**Records from a collection:**
*** Block opens ***

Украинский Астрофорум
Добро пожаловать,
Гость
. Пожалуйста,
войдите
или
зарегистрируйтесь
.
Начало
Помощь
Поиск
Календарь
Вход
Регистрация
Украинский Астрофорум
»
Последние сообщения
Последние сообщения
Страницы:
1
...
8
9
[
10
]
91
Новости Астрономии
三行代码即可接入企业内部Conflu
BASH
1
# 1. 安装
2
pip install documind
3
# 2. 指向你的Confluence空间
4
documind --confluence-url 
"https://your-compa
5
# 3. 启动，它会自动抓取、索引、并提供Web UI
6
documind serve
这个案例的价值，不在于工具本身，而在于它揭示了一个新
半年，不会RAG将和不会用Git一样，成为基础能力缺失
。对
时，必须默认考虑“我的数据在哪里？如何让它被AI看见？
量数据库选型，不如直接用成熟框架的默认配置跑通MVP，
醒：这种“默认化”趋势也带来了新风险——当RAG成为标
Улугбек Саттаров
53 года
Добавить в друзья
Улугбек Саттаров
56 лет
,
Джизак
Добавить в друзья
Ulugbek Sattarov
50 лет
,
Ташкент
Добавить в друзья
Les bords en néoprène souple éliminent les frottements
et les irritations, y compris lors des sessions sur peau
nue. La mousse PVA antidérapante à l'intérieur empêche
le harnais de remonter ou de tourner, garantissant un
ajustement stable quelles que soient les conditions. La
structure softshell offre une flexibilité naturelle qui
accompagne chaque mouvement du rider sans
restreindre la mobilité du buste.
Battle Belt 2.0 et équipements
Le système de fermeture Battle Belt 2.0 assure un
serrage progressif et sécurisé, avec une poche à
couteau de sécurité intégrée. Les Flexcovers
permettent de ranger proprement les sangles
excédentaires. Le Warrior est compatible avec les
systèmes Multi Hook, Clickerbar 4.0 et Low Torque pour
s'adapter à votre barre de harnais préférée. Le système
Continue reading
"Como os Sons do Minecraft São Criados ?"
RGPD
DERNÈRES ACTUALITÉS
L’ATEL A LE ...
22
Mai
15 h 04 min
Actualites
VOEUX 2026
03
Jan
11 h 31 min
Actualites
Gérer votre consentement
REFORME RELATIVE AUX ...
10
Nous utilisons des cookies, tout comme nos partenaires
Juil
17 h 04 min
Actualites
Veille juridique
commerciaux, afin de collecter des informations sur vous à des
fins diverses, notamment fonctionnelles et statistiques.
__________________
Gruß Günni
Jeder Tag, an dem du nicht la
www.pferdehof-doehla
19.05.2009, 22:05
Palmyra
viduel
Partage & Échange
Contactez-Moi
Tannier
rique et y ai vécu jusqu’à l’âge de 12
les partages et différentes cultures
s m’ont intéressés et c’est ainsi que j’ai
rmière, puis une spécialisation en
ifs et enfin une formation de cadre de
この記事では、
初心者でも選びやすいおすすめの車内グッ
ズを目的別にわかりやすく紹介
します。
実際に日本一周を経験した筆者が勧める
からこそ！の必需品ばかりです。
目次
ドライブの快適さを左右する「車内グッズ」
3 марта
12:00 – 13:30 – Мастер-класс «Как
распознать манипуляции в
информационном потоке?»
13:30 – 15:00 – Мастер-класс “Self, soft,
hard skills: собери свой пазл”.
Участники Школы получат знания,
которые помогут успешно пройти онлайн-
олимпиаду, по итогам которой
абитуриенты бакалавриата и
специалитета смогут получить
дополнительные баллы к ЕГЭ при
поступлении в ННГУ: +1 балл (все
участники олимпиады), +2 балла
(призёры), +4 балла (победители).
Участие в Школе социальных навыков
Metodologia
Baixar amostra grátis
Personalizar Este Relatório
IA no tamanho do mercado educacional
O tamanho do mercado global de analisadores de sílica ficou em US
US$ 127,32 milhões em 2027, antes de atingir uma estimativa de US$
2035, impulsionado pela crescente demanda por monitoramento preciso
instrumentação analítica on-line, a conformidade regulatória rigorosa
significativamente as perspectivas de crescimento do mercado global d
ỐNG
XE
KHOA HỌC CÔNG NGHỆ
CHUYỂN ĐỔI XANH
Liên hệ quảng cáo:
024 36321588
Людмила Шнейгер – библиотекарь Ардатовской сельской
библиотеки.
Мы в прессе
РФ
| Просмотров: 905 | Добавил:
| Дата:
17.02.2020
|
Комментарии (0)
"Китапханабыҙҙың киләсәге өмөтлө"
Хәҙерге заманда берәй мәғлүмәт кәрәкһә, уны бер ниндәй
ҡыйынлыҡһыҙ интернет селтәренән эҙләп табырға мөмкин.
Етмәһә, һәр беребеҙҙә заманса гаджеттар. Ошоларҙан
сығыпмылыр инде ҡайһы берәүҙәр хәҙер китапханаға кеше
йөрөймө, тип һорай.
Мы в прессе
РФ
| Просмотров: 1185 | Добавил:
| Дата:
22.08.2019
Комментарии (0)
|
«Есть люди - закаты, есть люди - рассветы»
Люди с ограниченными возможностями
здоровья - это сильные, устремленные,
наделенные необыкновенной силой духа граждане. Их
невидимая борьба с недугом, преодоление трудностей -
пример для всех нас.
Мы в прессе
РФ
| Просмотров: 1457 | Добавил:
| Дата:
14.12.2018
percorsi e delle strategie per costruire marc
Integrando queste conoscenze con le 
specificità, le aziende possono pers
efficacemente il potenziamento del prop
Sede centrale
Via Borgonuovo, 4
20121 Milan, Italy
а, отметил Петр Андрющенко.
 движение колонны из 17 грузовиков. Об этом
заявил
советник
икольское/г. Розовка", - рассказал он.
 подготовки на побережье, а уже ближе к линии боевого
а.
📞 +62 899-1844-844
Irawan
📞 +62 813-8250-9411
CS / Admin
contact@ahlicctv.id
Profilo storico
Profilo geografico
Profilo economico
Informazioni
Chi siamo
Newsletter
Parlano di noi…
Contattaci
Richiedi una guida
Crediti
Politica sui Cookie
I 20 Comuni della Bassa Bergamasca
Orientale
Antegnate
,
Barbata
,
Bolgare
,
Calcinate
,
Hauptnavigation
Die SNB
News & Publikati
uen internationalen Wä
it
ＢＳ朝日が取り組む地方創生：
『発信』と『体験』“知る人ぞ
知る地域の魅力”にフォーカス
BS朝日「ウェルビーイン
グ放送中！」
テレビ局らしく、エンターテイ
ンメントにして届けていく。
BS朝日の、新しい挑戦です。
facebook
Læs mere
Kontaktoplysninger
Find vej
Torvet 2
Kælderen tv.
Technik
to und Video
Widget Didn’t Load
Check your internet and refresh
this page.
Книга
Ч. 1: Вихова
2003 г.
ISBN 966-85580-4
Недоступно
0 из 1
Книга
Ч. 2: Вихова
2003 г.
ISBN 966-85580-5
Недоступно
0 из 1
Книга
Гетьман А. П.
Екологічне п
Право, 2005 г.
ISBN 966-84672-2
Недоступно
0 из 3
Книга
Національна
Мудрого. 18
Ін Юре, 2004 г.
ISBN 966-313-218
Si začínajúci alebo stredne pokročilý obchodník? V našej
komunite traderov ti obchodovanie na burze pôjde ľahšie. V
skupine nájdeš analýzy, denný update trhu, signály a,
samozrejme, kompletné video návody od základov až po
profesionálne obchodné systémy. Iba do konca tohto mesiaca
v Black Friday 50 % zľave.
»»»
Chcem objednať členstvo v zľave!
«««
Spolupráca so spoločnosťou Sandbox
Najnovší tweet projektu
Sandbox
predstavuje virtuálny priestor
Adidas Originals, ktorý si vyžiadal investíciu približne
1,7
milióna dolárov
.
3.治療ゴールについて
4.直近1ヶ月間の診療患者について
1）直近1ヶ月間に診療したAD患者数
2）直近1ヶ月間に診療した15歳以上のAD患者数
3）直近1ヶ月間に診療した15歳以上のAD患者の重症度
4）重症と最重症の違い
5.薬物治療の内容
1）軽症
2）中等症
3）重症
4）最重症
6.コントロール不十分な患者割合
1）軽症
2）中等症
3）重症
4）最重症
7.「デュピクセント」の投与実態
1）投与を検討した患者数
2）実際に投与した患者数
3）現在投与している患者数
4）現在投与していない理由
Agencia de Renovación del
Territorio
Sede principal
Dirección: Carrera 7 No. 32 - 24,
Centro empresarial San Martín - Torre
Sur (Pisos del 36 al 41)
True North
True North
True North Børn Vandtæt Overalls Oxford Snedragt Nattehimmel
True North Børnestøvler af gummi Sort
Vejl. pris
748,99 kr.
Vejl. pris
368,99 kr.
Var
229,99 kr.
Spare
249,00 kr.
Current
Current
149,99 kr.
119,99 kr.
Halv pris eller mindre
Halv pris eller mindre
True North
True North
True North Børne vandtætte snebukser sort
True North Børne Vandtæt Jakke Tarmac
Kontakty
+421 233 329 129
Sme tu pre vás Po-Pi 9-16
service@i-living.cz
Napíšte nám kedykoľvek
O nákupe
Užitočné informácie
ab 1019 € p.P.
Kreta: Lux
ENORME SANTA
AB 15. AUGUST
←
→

*** Block closes ***

Copy each line from the records above that includes the string "Profilo".

**Written reply:**
Profilo storico
Profilo geografico
Profilo economico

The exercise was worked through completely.